Following a landmark vote in the House of Commons yesterday (January 15) on Prime Minister Theresa May’s Brexit deal, the terms of Britain’s exit from the EU was vastly rejected by 230 MPs in a historic defeat.
With the deadline looming for the UK to leave the European Union (EU) on March 29, the level of uncertainty has surged on the departure and what this could mean for the country’s digital advertising and marketing industry as a whole.
As negotiations return to square one and the daunting prospect of departing the EU without an agreement deal, advertising and marketing companies have given their views on the matter and how this could impact the digital industry.
Data flows to a halt
In wake of yesterday’s vote in Parliament, the Direct Marketing Association’s chief executive Chris Combemale said to Research Live it is now imperative that the government form a plan B and avoid “a no-deal Brexit at all costs” adding that leaving without a deal would create “severe uncertainty for the data and marketing sector and could potentially bring EU to UK data flows to a halt.”
“The UK needs to be granted adequacy status by the EU Commission but the process can take years to complete. Adequacy status allows personal data to be freely exchanged, just like the UK currently does as a member of the EU. There must be a transitional period for the UK to gain adequacy status and therefore prevent disruptions to the free flow of data,” he said.
“For example, a UK-based company that has EU customers may use an EU-based data centre, but the information is processed at the UK HQ. If the UK leaves the EU without a data deal this company would lose access to its own data, as transfers from the EU to the UK would be prohibited. The company would need to find a new supplier or may move operations to the EU, so it can efficiently serve EU-based customers and not have to worry about transferring data. Therefore, it is vital that the free flow of data is maintained.”
In a similar response, the UK advertising industry has called for the government for a no-deal Brexit to be “taken off the table” entirely.
“Our position is that there are three essentials the government must negotiate as a minimum for the advertising industry: continued cross-border data flows; plurality of broadcasting channels to carry cross-border advertising; and a flexible migration system that allows continued access to the best talent,” said Stephen Woodford, chief executive at the Advertising Association.

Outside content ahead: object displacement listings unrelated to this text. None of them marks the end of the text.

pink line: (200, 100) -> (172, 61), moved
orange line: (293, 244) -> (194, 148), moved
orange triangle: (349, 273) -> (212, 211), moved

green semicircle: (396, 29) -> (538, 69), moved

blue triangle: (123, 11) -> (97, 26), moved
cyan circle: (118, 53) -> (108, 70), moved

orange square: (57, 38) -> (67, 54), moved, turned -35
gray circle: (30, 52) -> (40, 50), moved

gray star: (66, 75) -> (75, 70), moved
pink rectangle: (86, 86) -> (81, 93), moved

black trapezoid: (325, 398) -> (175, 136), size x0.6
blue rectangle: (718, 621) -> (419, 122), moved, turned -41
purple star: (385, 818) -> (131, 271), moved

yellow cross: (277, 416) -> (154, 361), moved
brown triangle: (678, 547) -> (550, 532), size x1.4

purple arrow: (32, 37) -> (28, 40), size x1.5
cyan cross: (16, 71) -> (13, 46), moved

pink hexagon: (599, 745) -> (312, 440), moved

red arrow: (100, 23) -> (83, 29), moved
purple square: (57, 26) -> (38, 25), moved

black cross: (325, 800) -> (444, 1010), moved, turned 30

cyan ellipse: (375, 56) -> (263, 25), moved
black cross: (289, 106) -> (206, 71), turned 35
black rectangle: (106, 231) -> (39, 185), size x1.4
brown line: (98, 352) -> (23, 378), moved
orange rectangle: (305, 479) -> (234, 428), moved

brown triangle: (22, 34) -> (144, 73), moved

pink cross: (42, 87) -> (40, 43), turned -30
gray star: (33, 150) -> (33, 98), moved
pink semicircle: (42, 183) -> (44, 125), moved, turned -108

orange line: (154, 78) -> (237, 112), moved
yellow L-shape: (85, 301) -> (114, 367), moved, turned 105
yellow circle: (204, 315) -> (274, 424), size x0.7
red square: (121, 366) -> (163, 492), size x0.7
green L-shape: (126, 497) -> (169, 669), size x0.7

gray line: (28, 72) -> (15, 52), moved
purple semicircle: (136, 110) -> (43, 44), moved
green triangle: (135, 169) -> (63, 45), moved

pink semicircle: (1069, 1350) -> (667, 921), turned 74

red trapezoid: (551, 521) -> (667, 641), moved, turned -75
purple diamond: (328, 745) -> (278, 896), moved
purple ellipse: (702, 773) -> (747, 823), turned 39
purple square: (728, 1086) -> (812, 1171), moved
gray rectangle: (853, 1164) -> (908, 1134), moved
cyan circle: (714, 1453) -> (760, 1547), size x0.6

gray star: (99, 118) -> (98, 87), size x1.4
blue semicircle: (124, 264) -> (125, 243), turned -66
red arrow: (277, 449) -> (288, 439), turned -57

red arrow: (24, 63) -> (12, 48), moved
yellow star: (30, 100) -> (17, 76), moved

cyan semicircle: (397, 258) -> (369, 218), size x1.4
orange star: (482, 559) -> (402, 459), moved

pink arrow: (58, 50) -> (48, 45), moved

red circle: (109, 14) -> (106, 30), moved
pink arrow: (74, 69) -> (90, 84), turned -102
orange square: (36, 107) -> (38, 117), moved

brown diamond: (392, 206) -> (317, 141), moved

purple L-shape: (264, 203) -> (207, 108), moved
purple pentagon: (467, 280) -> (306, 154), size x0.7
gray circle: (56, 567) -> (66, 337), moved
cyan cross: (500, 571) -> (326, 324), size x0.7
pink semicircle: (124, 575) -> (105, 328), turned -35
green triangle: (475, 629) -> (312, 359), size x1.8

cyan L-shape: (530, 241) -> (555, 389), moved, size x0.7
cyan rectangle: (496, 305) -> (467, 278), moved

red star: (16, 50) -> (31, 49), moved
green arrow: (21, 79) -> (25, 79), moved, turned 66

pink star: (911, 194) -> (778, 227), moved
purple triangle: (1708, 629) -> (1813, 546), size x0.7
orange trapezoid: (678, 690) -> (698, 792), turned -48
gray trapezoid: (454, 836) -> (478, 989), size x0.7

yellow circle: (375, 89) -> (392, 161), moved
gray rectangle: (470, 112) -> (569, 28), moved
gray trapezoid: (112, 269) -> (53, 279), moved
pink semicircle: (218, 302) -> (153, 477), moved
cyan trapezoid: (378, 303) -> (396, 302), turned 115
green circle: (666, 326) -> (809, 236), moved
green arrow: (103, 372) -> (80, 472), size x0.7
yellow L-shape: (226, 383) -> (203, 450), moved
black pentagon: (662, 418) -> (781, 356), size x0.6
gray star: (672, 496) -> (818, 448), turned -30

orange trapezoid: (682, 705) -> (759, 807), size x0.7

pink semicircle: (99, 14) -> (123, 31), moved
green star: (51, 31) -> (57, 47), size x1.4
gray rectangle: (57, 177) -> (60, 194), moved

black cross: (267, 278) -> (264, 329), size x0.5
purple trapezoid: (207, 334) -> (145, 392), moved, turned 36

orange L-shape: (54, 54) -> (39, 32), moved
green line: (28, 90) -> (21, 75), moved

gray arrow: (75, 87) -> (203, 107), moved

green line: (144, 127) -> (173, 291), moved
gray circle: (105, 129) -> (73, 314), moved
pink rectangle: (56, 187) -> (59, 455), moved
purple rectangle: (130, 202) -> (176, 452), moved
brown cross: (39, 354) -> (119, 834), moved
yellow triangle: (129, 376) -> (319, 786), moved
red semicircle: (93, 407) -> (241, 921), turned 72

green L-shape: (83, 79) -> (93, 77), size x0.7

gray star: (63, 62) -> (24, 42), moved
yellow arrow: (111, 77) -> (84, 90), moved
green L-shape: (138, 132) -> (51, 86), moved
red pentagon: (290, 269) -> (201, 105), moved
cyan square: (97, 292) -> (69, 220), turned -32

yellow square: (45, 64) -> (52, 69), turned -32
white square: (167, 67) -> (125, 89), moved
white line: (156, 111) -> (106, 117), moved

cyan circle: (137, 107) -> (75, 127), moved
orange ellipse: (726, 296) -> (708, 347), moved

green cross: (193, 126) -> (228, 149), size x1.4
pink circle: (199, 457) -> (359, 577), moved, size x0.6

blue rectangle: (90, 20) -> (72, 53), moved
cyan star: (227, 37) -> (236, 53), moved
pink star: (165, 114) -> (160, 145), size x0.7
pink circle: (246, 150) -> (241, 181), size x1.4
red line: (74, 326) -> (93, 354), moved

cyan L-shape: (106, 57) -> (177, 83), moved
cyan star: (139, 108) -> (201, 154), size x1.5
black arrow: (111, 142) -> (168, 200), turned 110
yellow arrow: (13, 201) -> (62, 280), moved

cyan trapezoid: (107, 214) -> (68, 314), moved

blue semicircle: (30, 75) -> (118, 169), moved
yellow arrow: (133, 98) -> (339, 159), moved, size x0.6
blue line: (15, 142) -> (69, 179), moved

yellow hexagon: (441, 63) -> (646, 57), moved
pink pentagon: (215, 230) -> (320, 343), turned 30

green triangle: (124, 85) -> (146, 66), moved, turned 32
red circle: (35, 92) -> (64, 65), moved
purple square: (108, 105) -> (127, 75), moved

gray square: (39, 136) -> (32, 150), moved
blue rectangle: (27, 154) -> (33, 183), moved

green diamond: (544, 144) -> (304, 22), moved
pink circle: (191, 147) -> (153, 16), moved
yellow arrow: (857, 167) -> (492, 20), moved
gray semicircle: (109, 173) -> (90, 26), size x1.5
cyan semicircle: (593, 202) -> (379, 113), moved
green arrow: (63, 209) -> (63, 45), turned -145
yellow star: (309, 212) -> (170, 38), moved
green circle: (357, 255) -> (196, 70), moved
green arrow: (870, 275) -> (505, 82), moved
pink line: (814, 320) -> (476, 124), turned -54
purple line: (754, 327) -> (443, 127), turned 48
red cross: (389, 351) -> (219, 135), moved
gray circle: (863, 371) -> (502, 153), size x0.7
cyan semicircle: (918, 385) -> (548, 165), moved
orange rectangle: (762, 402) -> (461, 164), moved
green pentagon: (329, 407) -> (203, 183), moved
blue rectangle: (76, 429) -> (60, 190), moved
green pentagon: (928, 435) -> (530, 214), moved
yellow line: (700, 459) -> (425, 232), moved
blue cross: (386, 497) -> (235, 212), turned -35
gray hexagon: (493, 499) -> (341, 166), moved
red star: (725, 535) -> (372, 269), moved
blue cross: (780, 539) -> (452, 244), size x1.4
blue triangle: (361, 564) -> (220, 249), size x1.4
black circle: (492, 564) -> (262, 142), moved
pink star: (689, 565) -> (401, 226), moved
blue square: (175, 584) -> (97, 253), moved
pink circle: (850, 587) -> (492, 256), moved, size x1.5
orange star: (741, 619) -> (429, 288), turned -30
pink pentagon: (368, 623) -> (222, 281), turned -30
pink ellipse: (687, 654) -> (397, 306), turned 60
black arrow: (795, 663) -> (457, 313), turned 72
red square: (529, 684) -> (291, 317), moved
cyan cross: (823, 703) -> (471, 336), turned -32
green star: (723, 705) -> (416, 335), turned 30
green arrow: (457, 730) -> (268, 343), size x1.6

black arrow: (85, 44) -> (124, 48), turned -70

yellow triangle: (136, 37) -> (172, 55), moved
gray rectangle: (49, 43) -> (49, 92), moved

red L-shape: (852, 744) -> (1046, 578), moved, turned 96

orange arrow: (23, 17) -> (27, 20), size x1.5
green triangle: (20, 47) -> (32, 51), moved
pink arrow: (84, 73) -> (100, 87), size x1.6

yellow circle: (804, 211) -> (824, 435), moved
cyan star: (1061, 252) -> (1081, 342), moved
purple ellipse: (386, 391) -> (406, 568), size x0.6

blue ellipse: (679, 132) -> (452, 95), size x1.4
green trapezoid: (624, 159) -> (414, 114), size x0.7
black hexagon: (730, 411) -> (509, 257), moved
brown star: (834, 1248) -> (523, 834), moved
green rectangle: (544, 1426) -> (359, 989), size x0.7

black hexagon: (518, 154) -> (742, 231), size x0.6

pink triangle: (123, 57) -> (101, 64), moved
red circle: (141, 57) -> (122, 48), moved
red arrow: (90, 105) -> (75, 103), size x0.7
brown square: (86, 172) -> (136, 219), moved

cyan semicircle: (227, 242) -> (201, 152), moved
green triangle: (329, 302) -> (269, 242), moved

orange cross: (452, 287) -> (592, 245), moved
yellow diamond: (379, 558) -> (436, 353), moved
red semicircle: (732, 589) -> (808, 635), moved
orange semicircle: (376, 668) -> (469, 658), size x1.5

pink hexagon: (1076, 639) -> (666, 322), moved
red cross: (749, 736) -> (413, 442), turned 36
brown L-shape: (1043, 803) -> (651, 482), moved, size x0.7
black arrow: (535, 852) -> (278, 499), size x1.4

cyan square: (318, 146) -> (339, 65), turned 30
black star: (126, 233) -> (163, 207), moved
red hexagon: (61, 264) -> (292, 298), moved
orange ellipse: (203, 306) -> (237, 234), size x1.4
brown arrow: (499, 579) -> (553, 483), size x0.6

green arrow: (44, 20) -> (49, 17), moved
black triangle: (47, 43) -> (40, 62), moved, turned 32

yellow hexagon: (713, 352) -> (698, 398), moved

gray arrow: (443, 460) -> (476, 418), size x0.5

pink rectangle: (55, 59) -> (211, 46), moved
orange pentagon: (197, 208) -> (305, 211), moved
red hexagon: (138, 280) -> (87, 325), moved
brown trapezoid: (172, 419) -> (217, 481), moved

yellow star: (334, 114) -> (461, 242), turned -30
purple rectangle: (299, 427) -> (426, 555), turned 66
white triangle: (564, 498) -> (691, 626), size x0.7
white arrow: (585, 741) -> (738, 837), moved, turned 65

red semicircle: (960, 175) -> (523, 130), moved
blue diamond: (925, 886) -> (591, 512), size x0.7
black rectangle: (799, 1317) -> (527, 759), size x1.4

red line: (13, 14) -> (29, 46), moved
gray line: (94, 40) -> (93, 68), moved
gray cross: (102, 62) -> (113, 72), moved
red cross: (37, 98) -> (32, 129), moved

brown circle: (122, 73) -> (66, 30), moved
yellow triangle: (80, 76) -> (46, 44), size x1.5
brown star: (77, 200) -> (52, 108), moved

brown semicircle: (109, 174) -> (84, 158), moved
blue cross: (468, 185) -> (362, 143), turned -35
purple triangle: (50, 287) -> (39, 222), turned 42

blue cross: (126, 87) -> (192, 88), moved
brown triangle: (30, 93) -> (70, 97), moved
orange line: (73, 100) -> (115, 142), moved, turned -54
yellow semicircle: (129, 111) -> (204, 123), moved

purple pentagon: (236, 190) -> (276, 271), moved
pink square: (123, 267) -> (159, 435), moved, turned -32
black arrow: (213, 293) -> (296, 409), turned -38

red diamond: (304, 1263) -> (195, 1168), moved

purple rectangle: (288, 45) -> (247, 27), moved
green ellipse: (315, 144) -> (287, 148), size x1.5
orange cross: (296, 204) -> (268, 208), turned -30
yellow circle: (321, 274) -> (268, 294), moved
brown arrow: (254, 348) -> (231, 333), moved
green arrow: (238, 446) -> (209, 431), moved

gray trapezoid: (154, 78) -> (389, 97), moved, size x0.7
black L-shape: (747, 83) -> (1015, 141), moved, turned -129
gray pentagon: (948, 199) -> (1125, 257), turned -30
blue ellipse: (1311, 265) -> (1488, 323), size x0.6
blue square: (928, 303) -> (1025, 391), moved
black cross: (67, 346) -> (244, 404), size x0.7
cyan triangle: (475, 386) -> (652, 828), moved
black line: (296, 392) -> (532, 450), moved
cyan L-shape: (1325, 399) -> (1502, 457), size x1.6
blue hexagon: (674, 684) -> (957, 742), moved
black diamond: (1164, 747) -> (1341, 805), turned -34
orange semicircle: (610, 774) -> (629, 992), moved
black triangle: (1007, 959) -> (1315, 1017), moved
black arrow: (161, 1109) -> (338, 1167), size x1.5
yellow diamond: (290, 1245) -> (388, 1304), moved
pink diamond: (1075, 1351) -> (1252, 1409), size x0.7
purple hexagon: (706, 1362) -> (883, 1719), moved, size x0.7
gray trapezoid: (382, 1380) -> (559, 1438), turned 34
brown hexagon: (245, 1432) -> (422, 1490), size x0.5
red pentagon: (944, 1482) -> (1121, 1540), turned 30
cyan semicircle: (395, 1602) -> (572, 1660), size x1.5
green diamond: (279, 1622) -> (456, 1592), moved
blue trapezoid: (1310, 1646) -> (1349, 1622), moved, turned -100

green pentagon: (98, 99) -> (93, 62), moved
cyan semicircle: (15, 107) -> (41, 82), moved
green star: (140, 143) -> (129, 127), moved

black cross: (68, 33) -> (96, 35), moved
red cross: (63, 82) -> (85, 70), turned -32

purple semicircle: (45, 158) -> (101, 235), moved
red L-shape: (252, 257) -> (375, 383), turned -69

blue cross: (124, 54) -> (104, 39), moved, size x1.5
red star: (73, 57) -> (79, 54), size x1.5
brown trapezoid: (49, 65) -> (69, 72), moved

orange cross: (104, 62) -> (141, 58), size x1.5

The IPA’s latest Bellwether survey published today (January 16) found that marketing growth had flatlined in Q4 2018 as economic uncertainty surrounding Brexit continues.
“Despite last night’s vote, we still don’t know for certain what sort of Brexit we will have, but we have provided our agencies with comprehensive legal guidance to cover all possible scenarios,” said IPA’s director general Paul Bainfair; “There are still certain issues that must be addressed, and our biggest concerns remain around guaranteeing continued cross-border data flows and ensuring that we are still able to attract and retains the best talent from across the world. However, leaving the EU also provides real opportunities for the UK advertising industry to reassert itself as the best in the world and work more closely with markets including China and the US.”